Baku, CNN Indonesia.
Pengusaha Indonesia di industri besi dan amonia mungkin kehilangan pendapatan di pasar ekspor Eropa Barat karena penerapan pajak karbon yang disebut CBAM (Carbon Border Adjustment Mechanism).
CBAM adalah aturan yang diadopsi oleh Uni Eropa untuk memprediksi kebocoran karbon. Secara umum, peraturan tersebut mengharuskan perusahaan di Uni Eropa untuk memberikan sertifikat pengurangan karbon melalui pasar karbon ketika mengimpor produk dari negara di luar Uni Eropa.
Aturan ini pada dasarnya bersifat menghukum bagi produk yang masuk ke pasar Uni Eropa dan dianggap telah diproses sehingga meninggalkan emisi karbon yang tinggi.
Uni Eropa mengatakan peraturan ini dirancang untuk beradaptasi dengan pasar negara-negara anggotanya, yang tunduk pada undang-undang ketat mengenai upaya dekarbonisasi dan target net zero.
Penerapan peraturan ini pada awal tahun 2026 sulit dilakukan oleh pengusaha Indonesia dengan persiapan yang memadai karena beberapa alasan. Temuan studi CSIS menunjukkan bahwa dari enam barang yang berisiko terkena pajak karbon, baja dan amonia adalah yang pertama terkena dampaknya.
Pertama, karena sebagian besar produsen di Indonesia belum berhasil melakukan transisi ke produksi ramah lingkungan dan rendah karbon. Ada beberapa alasan, kata peneliti CSIS Ardhi Wardhana pada COP29 di Baku, Senin (18/11).
“Tapi seperti besi dan baja, ada bahan yang terbuat dari bahan yang memiliki jejak karbon tinggi, seperti karbon dan nikel. Nah, tidak ada bahan pengganti yang lebih ramah lingkungan,” lanjutnya.
Menurut penelitian CSIS, diperlukan waktu untuk beradaptasi dengan persyaratan Uni Eropa, sehingga ketika peraturan pajak karbon mulai berlaku pada Januari 2026, produk Indonesia mungkin tidak dapat mematuhi ketentuan tersebut.
Kritik RI
Uni Eropa telah menerapkan CBAM sejak tahun 2020. Ketika memutuskan untuk menerapkan peraturan penalti karbon ini, Uni Eropa memberikan waktu sosialisasi selama tiga tahun, terhitung pada tahun 2023-2025.
Aturan Uni Eropa juga dikritik oleh utusan khusus presiden untuk perdagangan internasional, Marie Elka Pangestu.
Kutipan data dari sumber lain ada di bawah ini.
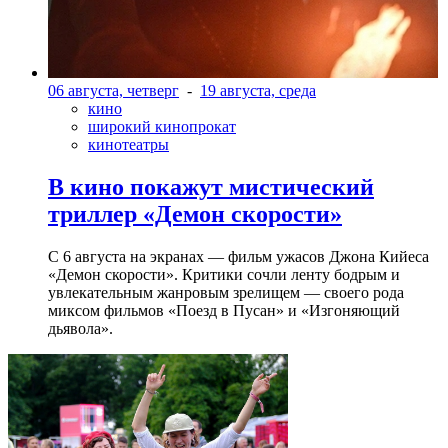
06 августа, четверг
-
19 августа, среда
кино
широкий кинопрокат
кинотеатры
В кино покажут мистический
триллер «Демон скорости»
С 6 августа на экранах — фильм ужасов Джона Кийеса
«Демон скорости». Критики сочли ленту бодрым и
увлекательным жанровым зрелищeм — своего рода
миксом фильмов «Поезд в Пусан» и «Изгоняющий
дьявола».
“Kami memahami prioritas mitra dagang dan urgensi isu perubahan iklim. Mekanisme CBAM siap menerapkan perdagangan yang dapat mengurangi migrasi CO2. Namun dalam implementasinya banyak hal yang perlu dipersiapkan dan dipahami bersama” Sehingga pada saat penerapannya kita bisa bersaing dengan industri Indonesia,” kata Marie kepada CNN Indonesia.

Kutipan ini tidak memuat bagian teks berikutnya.